Fourteen Hillsboro Junior High School students stayed after school on Wednesday, March 13, to take advantage of an introduction to computer coding seminar, hosted by TechForward.
The seminar is the second in as many months hosted in Hillsboro by TechForward, a foundation newly launched by the Illinois Technology Association based in Chicago. Hillsboro High School graduate Trisha Degg works for the Illinois Technology Association and her efforts brought the TechForward initiative to support STEM (science, technology, engineering and math) education to Hillsboro. The pilot program is 100 percent funded by TechForward and the Illinois Tech Association.
Degg noted that at a fundraiser on Feb. 21, the TechForward foundation raised $42,000 to support programs such as the one in Hillsboro.
For the coding session on Wednesday, TechForward flew in Erik Sundberg, a senior software engineer, from Learning.com in Portland, OR.
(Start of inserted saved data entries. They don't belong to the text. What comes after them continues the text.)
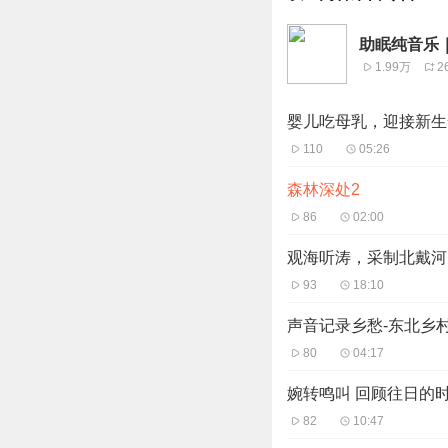
助眠纯音乐
1.99万
2
婴儿吃母乳，迎接新生
110
05:26
森林深处2
86
02:00
观海听涛，采制北戴河
93
18:10
声音记录乡愁-东北乡
80
04:17
婉转鸣叫 回顾往日的
82
10:47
Sundberg described "Code Monkey" and "Codester" as "gamified" Learning.com programs that help students take their first steps into coding. Students started on levels one through five in Code Monkey, an on-line program that required them to use code commands to direct a monkey to finding on-screen bananas.
"It goes up to about 200 levels," Sundberg said. "It gets pretty challenging, actually."
Students who had already taken Hillsboro Junior High School computer teacher Kelli White's classes quickly advanced to Codester, an intermediate level program that required more code language.
Junior high principal Don VanGiesen and counselor Jen Anderson also attended the class, as well as teacher Zach Wygal who helped make the necessary connections for Degg at the junior high, and Imagine Hillsboro tech committee member Barb Mulch.
Pizza and snacks before the session were also provided by TechForward.